Possible conflict of interest over payments from property developer to PM’s chief adviser. The immediate context of this story concerns the missing, unaffordable, affordable housing. However as reported earlier, a white paper on planning reform is expected in the coming weeks. Johnson is clearly in the mood for bold, high-risk policies, with few controls. Councils could be reduced to mere administrators of the system, banned from taking a view on any scheme no matter how awful. With advisers like this, it doesn’t look good to Owl.
George Greenwood, Emanuele Midolo, Lucy Fisher www.thetimes.co.uk
Boris Johnson’s chief adviser has been accused of a possible conflict of interest over payments of nearly half a million pounds he received from a luxury property developer, The Times can reveal.
Sir Edward Lister, the prime minister’s chief strategic adviser in Downing Street, was paid the six-figure sum by the Malaysian property company EcoWorld between 2016 and 2019 while he was also chairman of Homes England, a government body that funds affordable housing projects.
Despite Sir Edward’s role at the quango, just 7 per cent of EcoWorld’s UK properties were classified as affordable, according to its latest annual report. Affordable housing is cheaper than market rates, but more expensive than council housing.

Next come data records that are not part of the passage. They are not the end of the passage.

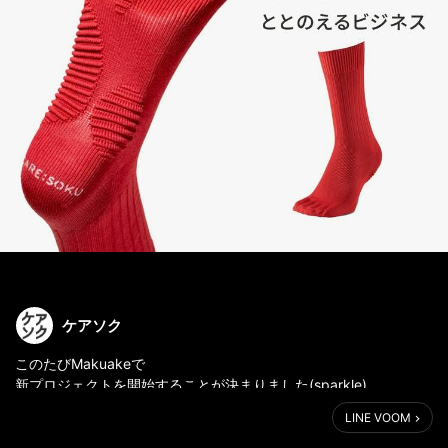
ケアソク
このたびMakuakeで
新プロジェクトを開始することが決まりました(sparkle)
https://bit.ly/4rrY6rK
LINE VOOM
今回発表するのは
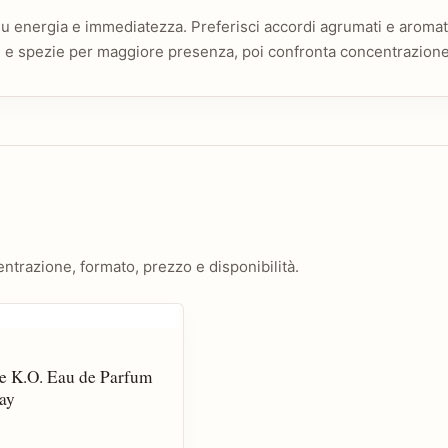
 energia e immediatezza. Preferisci accordi agrumati e aromat
i e spezie per maggiore presenza, poi confronta concentrazione
ntrazione, formato, prezzo e disponibilità.
e K.O. Eau de Parfum
ay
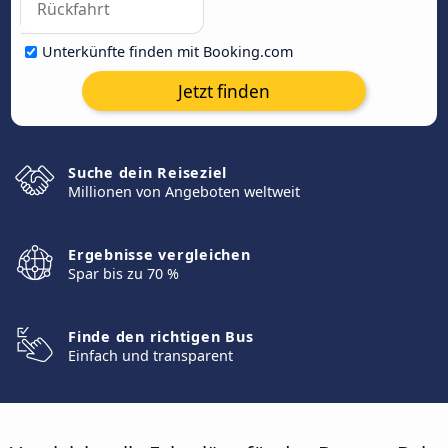
Unterkünfte finden mit Booking.com
Jetzt finden
Suche dein Reiseziel
Millionen von Angeboten weltweit
Ergebnisse vergleichen
Spar bis zu 70 %
Finde den richtigen Bus
Einfach und transparent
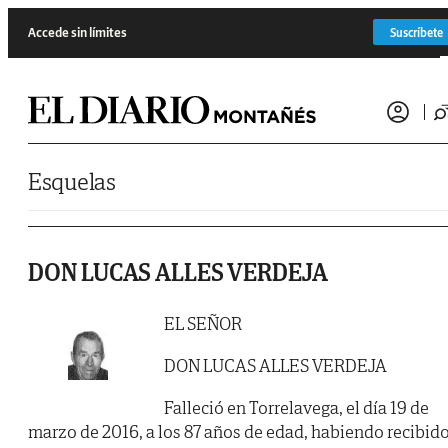
Saltar al contenido
Accede sin límites
Suscríbete
Esquelas
DON LUCAS ALLES VERDEJA
EL SEÑOR
DON LUCAS ALLES VERDEJA
Falleció en Torrelavega, el día 19 de
marzo de 2016, a los 87 años de edad, habiendo recibid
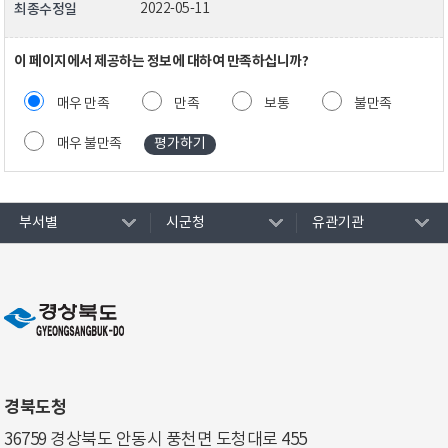
최종수정일
2022-05-11
이 페이지에서 제공하는 정보에 대하여 만족하십니까?
매우 만족
만족
보통
불만족
매우 불만족
부서별
시군청
유관기관
경북도청
36759 경상북도 안동시 풍천면 도청대로 455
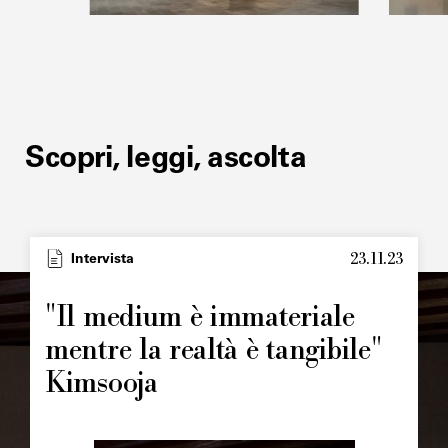
Scopri, leggi, ascolta
23.11.23
Intervista
"Il medium è immateriale
mentre la realtà è tangibile"
Kimsooja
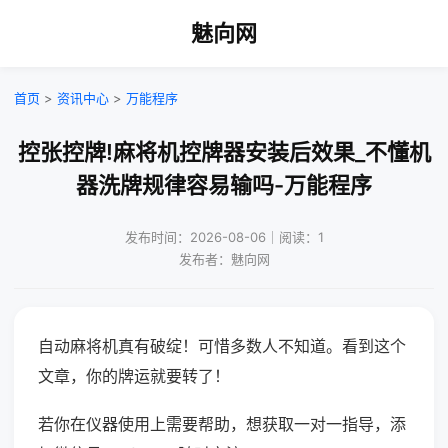
魅向网
首页
>
资讯中心
>
万能程序
控张控牌!麻将机控牌器安装后效果_不懂机
器洗牌规律容易输吗-万能程序
发布时间：2026-08-06｜阅读：1
发布者：魅向网
自动麻将机真有破绽！可惜多数人不知道。看到这个
文章，你的牌运就要转了！
若你在仪器使用上需要帮助，想获取一对一指导，添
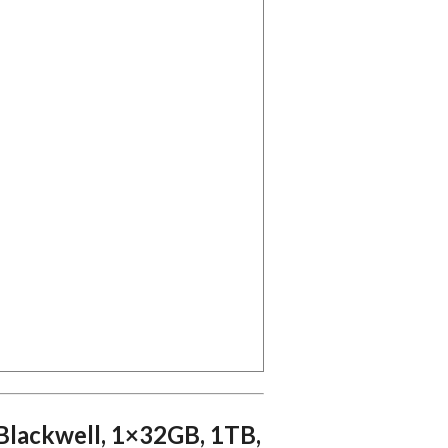
Blackwell, 1×32GB, 1TB,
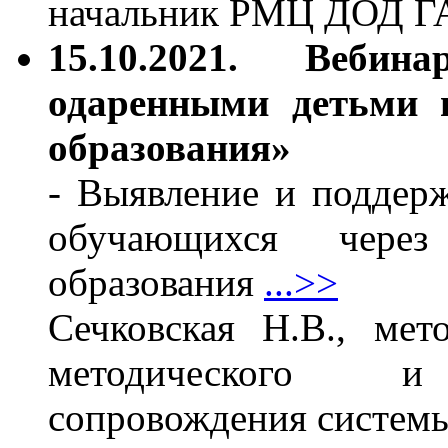
начальник РМЦ ДОД 
15.10.2021. Веби
одаренными детьми в
образования»
- Выявление и поддерж
обучающихся через
образования
...>>
Сечковская Н.В., мет
методического и э
сопровождения системы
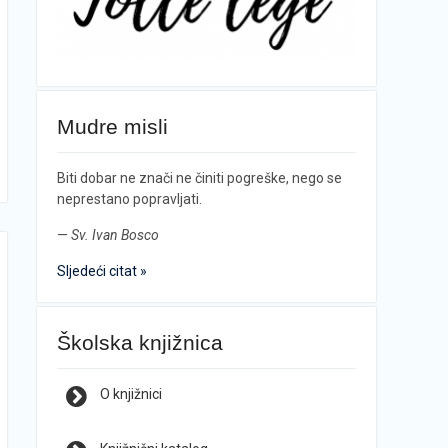
Mudre misli
Biti dobar ne znači ne činiti pogreške, nego se
neprestano popravljati.
—
Sv. Ivan Bosco
Sljedeći citat »
Školska knjižnica
O knjižnici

Sir Edward’s consultancy fees, totalling £487,000, far exceeded the annual salary of £68,000 he was paid by Homes England. Sir Edward, 70, resigned from both roles when he entered No 10 with Boris Johnson last July.
While senior civil service appointees are required to declare their outside interests, they are not legally bound to disclose payments received from these interests.
Sir Alistair Graham, former chairman of the Committee on Standards in Public Life, said the payments looked “like a major conflict of interest”.
“[Sir Edward] had a duty not to put himself in a conflict of interest situation,” he said.
Clive Betts, chairman-elect of the House of Commons’ housing select committee, said: “There are a lot of questions to be asked. It feels very wrong that someone in charge of allocating resources to build housing, including affordable housing, has this arrangement with a developer.
Known as “Steady Eddie,” Sir Edward has long been a Johnson ally, having been appointed as Mr Johnson’s chief of staff during his tenure as mayor of London. He also served as deputy mayor for planning.
Sir Edward was appointed chairman of Homes England on June 17, 2016. Two weeks later he became a director of the EcoWorld subsidiary, Eco World Management & Advisory Services (UK). He declared his directorship of EcoWorld and a consultancy through which he received payments, but not the amount he was given. There is no legal requirement to declare income from declared interests.
As London’s deputy mayor, Sir Edward approved a development at Barking Wharf despite City Hall officers raising concerns that it included no affordable housing, in breach of London guidelines. Payments were made by the developer in lieu of affordable housing, a common practice. Barking Wharf was owned by the developer Willmott Dixon when it received the green light. It was bought by EcoWorld in 2017.
The forthcoming directorship with EcoWorld was not discussed during Sir Edward’s appraisal by the housing select committee before his appointment as chairman of Homes England. When asked about potential conflicts of interests, he responded that he had “always been close” to the property industry, “so conflicts can arise”.
“I know how to handle that,” Sir Edward said, adding: “I understand what I should do, how I should do it and to declare everything properly.”
A government spokesman said: “Edward Lister followed all the appropriate processes when declaring his interests as the chair of Homes England including his consultancy payments.”
EcoWorld said Sir Edward’s directorship and involvement were fully recorded in the Homes England register of interests, that it met all of its planning requirements, and that it had not been formed when permission was granted on the Barking site.
Homes England said Sir Edward declared his interest in EcoWorld appropriately and it was not considered to be a conflict of interest as it concerned housing in London, which it said was mainly the responsibility of City Hall.
Behind the story
Britain has had eleven housing ministers in ten years (Oliver Wright writes). This is perhaps not ideal for an issue that all parties believe is critical but which has proved stubbornly difficult to address.
The Conservative manifesto commits the government to building 300,000 homes a year by the mid-2020s. It is still a long way off meeting the target. In the last full year for which figures are available, 169,000 homes were completed, of which about 30,000 were social housing.
It was this discrepancy that led to a public row between Robert Jenrick, the secretary of state for housing, communities and local government, and Esther McVey, who was dismissed as housing minister this month.
They clashed over whether government money should be spent helping people get onto the housing ladder or on building rentable social housing.
In what was billed as a “class war”, Mr Jenrick, a multimillionaire, favoured the former while Ms McVey, who spent time in care in her childhood, argued for the latter on the basis that investing in social housing was more important to new Conservative voters in the north and Midlands.
Private developers are obliged to provide a proportion of affordable homes in any new development. This is meant to be 30 per cent but many developers use “viability assessments” to negotiate down the number by arguing that the requirement would adversely affect their profit margins.